**Problem to work on**
Leave the pictures out and return every line below exactly.

**Material shown**
+ + +
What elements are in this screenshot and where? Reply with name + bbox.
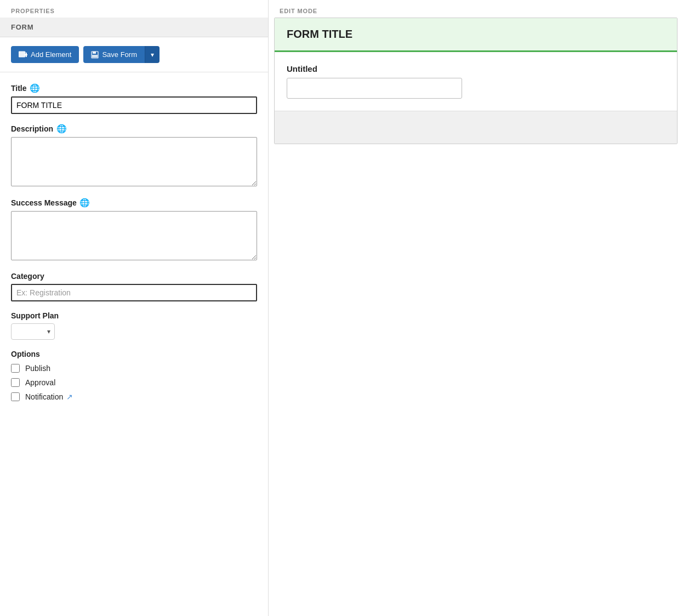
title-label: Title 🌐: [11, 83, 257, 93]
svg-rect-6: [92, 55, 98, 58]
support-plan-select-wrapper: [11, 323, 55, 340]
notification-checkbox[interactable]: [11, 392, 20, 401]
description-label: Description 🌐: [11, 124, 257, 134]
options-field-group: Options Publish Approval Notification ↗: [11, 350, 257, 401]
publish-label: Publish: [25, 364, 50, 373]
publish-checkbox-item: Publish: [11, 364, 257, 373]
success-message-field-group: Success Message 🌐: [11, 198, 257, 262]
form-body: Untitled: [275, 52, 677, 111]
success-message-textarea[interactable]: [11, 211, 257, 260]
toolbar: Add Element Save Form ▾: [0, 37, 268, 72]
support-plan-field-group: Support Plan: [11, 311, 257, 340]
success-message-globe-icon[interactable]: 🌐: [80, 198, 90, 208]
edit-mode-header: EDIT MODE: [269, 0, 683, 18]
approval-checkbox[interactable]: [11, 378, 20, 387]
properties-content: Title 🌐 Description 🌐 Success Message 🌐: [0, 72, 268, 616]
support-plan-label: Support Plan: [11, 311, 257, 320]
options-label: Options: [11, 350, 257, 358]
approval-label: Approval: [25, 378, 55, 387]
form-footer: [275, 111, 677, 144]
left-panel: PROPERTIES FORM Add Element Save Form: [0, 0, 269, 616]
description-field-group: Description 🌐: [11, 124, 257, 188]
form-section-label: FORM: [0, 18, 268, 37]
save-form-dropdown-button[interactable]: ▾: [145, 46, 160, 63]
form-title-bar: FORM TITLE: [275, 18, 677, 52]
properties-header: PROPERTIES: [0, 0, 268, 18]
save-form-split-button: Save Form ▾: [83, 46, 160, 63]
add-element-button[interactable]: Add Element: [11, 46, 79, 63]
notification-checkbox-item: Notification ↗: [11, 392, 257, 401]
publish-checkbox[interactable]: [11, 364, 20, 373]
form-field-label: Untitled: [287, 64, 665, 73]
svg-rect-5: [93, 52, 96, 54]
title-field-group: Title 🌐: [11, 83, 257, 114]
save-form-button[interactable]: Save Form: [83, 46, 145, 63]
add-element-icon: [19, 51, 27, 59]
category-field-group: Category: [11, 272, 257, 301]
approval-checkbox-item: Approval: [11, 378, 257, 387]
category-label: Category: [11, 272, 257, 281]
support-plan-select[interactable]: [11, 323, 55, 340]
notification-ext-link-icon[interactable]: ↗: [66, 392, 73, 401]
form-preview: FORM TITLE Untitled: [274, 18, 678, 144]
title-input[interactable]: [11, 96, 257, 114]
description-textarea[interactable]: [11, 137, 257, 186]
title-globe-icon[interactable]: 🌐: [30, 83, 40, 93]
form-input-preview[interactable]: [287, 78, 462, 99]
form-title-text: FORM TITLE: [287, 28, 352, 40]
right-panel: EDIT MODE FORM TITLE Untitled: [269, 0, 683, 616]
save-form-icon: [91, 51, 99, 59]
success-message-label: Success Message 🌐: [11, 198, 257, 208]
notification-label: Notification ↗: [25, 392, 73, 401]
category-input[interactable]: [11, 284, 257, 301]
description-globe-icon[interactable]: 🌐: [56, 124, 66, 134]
+ + +
**Task answer**
What elements are in this screenshot and where? Reply with name + bbox.
title-label: Title 🌐: [11, 83, 257, 93]
svg-rect-6: [92, 55, 98, 58]
support-plan-select-wrapper: [11, 323, 55, 340]
notification-checkbox[interactable]: [11, 392, 20, 401]
description-label: Description 🌐: [11, 124, 257, 134]
options-field-group: Options Publish Approval Notification ↗: [11, 350, 257, 401]
publish-label: Publish: [25, 364, 50, 373]
publish-checkbox-item: Publish: [11, 364, 257, 373]
success-message-field-group: Success Message 🌐: [11, 198, 257, 262]
form-body: Untitled: [275, 52, 677, 111]
success-message-textarea[interactable]: [11, 211, 257, 260]
toolbar: Add Element Save Form ▾: [0, 37, 268, 72]
support-plan-field-group: Support Plan: [11, 311, 257, 340]
success-message-globe-icon[interactable]: 🌐: [80, 198, 90, 208]
edit-mode-header: EDIT MODE: [269, 0, 683, 18]
approval-checkbox[interactable]: [11, 378, 20, 387]
properties-content: Title 🌐 Description 🌐 Success Message 🌐: [0, 72, 268, 616]
support-plan-label: Support Plan: [11, 311, 257, 320]
options-label: Options: [11, 350, 257, 358]
approval-label: Approval: [25, 378, 55, 387]
form-footer: [275, 111, 677, 144]
left-panel: PROPERTIES FORM Add Element Save Form: [0, 0, 269, 616]
description-field-group: Description 🌐: [11, 124, 257, 188]
form-section-label: FORM: [0, 18, 268, 37]
save-form-dropdown-button[interactable]: ▾: [145, 46, 160, 63]
form-title-bar: FORM TITLE: [275, 18, 677, 52]
properties-header: PROPERTIES: [0, 0, 268, 18]
save-form-split-button: Save Form ▾: [83, 46, 160, 63]
add-element-button[interactable]: Add Element: [11, 46, 79, 63]
notification-checkbox-item: Notification ↗: [11, 392, 257, 401]
publish-checkbox[interactable]: [11, 364, 20, 373]
form-field-label: Untitled: [287, 64, 665, 73]
svg-rect-5: [93, 52, 96, 54]
title-field-group: Title 🌐: [11, 83, 257, 114]
save-form-button[interactable]: Save Form: [83, 46, 145, 63]
add-element-icon: [19, 51, 27, 59]
category-field-group: Category: [11, 272, 257, 301]
approval-checkbox-item: Approval: [11, 378, 257, 387]
category-label: Category: [11, 272, 257, 281]
support-plan-select[interactable]: [11, 323, 55, 340]
notification-ext-link-icon[interactable]: ↗: [66, 392, 73, 401]
form-preview: FORM TITLE Untitled: [274, 18, 678, 144]
title-input[interactable]: [11, 96, 257, 114]
description-textarea[interactable]: [11, 137, 257, 186]
title-globe-icon[interactable]: 🌐: [30, 83, 40, 93]
form-input-preview[interactable]: [287, 78, 462, 99]
form-title-text: FORM TITLE: [287, 28, 352, 40]
right-panel: EDIT MODE FORM TITLE Untitled: [269, 0, 683, 616]
save-form-icon: [91, 51, 99, 59]
success-message-label: Success Message 🌐: [11, 198, 257, 208]
notification-label: Notification ↗: [25, 392, 73, 401]
category-input[interactable]: [11, 284, 257, 301]
description-globe-icon[interactable]: 🌐: [56, 124, 66, 134]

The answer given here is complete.